A need exists for better biomarkers and assays to predict not only bioactivation but also off-target toxicity, immune-related toxicity, and idiosyncratic reactions.32 It is hard to predict toxicity because of lack of understanding of mechanisms. Few protein target structures are available and there is limited information about linear pathways and networks, so SAR has to be done with gross endpoints. The issue of relevance of the parameters used in comparisons is critical in judging the usefulness of the analyzer. Although much has been learned about the enzymes involved in the metabolism of many drugs and other xenobiotics, predictions are not trivial. We do now have crystal structures for the main five cytochrome P450s.

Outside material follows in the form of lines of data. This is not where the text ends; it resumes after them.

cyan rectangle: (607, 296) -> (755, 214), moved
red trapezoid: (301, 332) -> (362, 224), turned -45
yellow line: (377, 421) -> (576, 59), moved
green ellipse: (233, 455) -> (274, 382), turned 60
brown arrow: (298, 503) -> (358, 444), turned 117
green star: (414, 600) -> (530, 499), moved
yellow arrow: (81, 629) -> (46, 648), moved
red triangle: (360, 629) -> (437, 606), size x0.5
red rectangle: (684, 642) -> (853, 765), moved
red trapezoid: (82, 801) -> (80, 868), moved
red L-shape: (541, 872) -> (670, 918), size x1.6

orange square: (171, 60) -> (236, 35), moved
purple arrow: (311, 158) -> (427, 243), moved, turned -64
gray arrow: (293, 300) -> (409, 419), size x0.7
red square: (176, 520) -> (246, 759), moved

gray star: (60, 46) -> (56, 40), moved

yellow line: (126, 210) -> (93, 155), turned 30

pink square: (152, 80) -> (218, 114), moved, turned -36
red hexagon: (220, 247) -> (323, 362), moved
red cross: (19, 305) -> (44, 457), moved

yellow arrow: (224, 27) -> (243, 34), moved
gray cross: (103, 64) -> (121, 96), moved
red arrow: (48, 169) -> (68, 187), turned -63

Actual protein structures are much preferable to homology models, but even when these are available they often do not predict products accurately.

Boyer and co-workers have studied biotransformation in early drug discovery. Their SPORCalc system9 is described above. Ligand-based methods for in-house screening can be used when complete P450-specific data are unavailable; SPORCalc compares favorably with docking methods at picking the top three sites of oxidation. Unfortunately, it is very hard to predict rates a priori, i.e., to study how fast the compound will be metabolized.

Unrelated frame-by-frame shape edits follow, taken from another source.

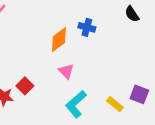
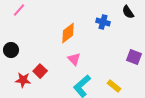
blue cross: (87, 27) -> (103, 22), moved
purple square: (139, 94) -> (134, 57), moved

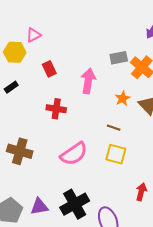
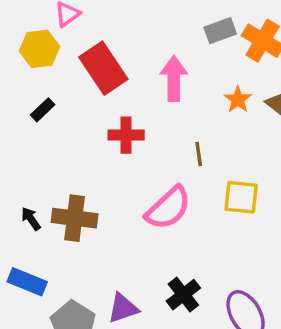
red rectangle: (49, 69) -> (103, 68), size x1.8
brown line: (114, 128) -> (199, 154), moved, turned 72
black cross: (75, 204) -> (183, 295), size x0.7

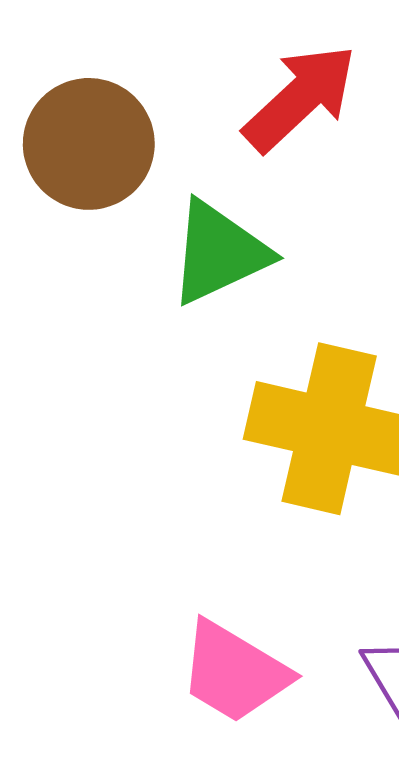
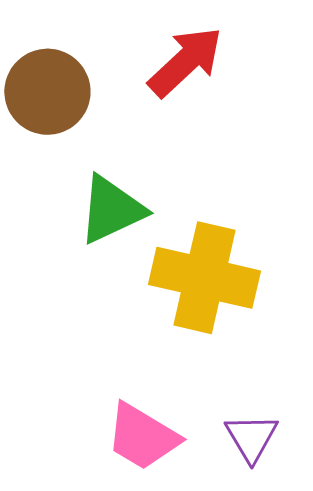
green triangle: (219, 253) -> (111, 210), moved

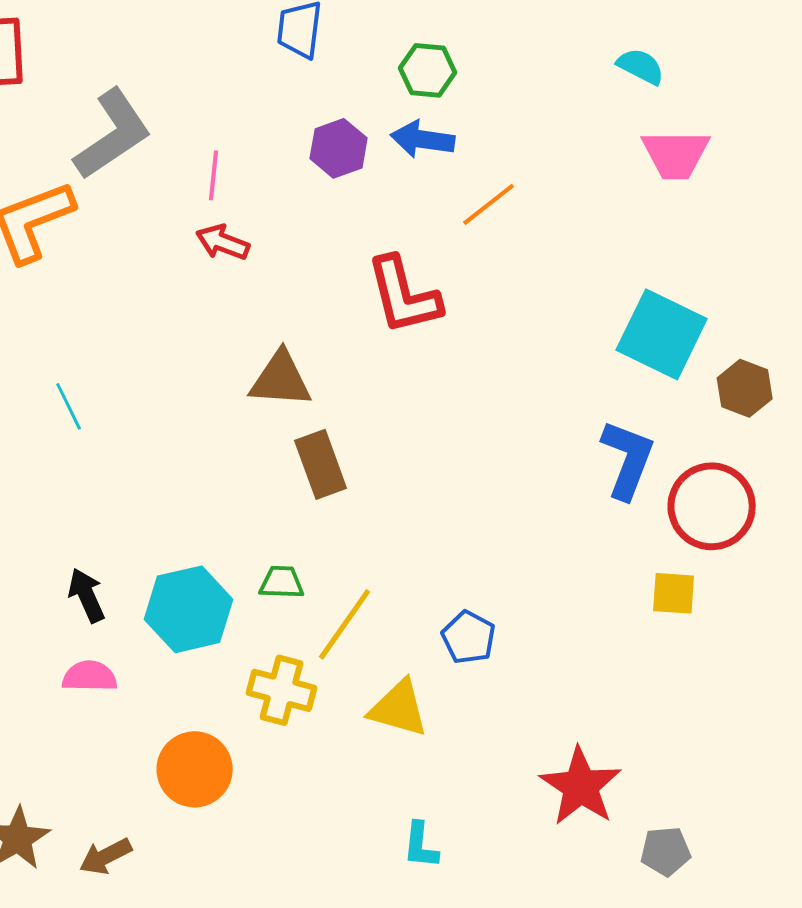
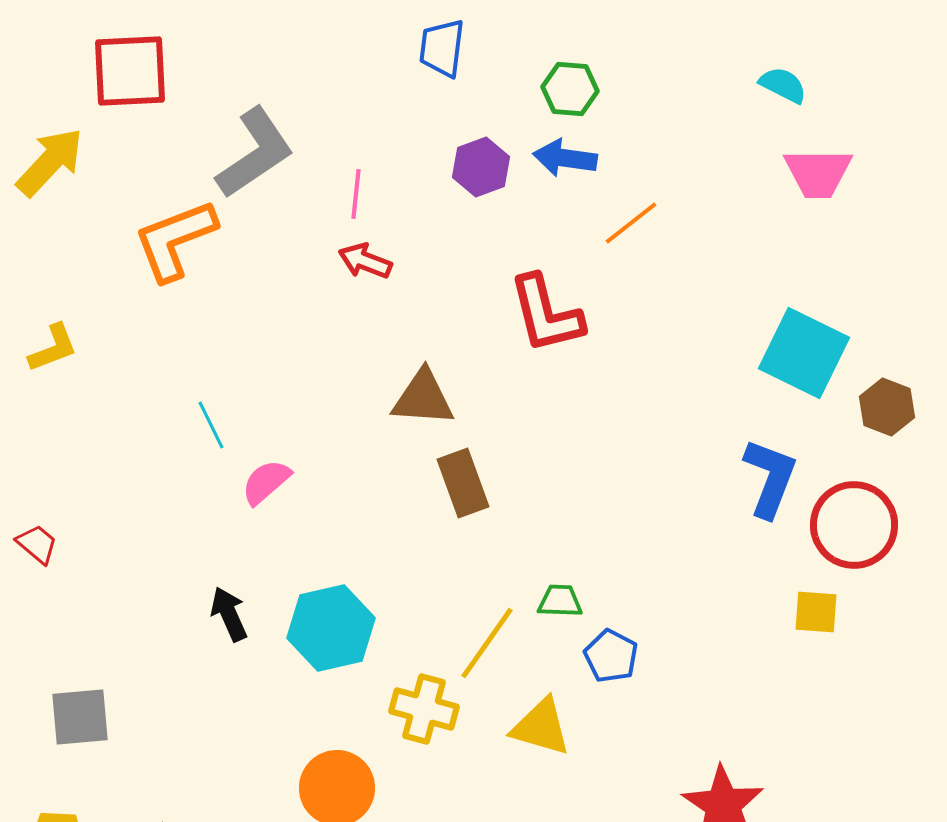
green trapezoid: (282, 582) -> (560, 601), moved
pink semicircle: (90, 676) -> (266, 482), moved, turned -42

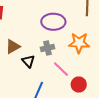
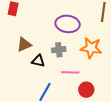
black triangle: (28, 61) -> (38, 61), turned -40
pink line: (61, 69) -> (70, 72), turned -48

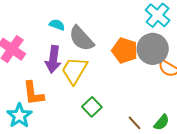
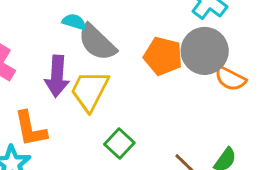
cyan semicircle: (57, 25) -> (74, 22), moved

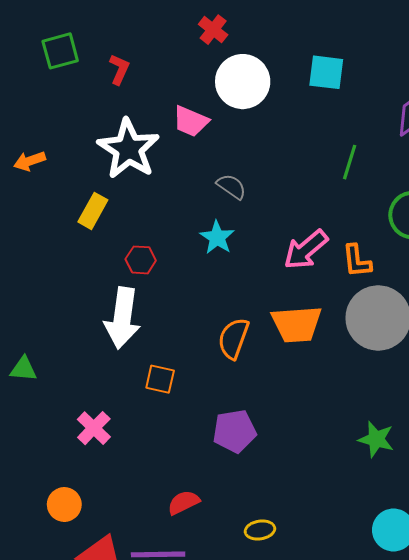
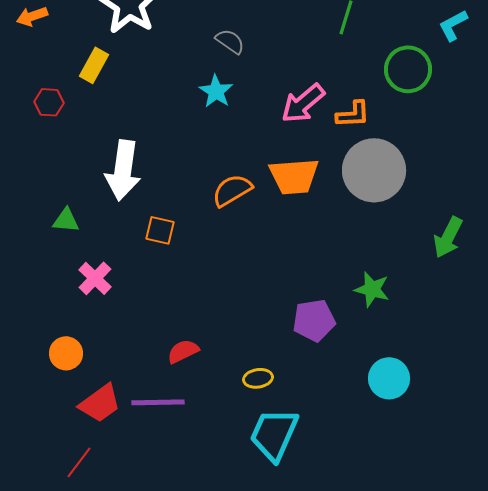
red hexagon: (141, 260) -> (49, 102), moved
orange L-shape: (357, 261) -> (353, 114), turned -87
orange semicircle: (233, 338) -> (232, 190), turned 39
green triangle: (24, 369) -> (66, 220), moved
purple pentagon: (234, 431) -> (314, 320), moved

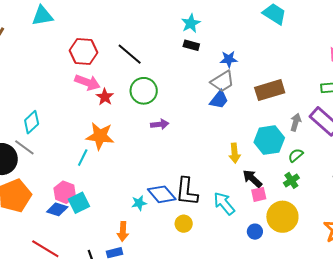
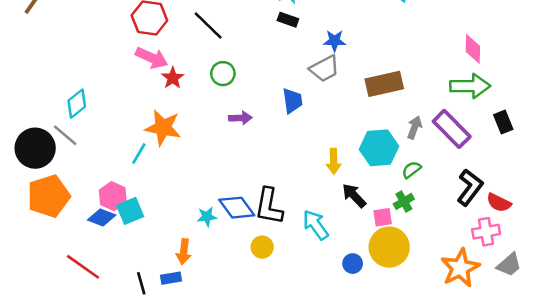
green circle: (144, 91) -> (223, 74), size x0.7
blue trapezoid: (219, 100) -> (292, 101), moved, turned -50
pink square: (259, 194) -> (383, 217), moved

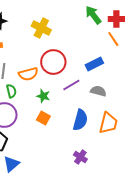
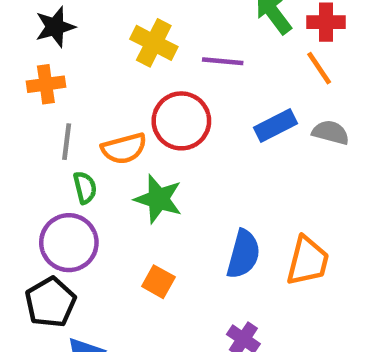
purple line: (71, 85) -> (223, 61), moved, turned 36
gray semicircle: (98, 91) -> (331, 132), moved
green star: (43, 96) -> (158, 199), size x1.5
orange square: (43, 118) -> (158, 282), moved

MacDonald and co-workers have published a strategy for identifying off-target effects and hidden phenotypes of drugs by directly probing biochemical pathways that underlie therapeutic or toxic mechanisms.33 Iconix Biosciences (now part of Entelos)34 has an in vivo predictive toxicogenomics paradigm. In an idealized system, principle component analysis (PCA) could be applied to data from transcriptonomics, metabolomics and other disciplines.

Guengerich closed by summarizing three more big problems. Is the animal model relevant to humans for the toxicity issue? Is the in vitro system relevant to the in vivo system? Many cell lines lack critical features, e.g., bioactivation. Finally, what about dose? This is a problem in in vitro work. What is the human exposure?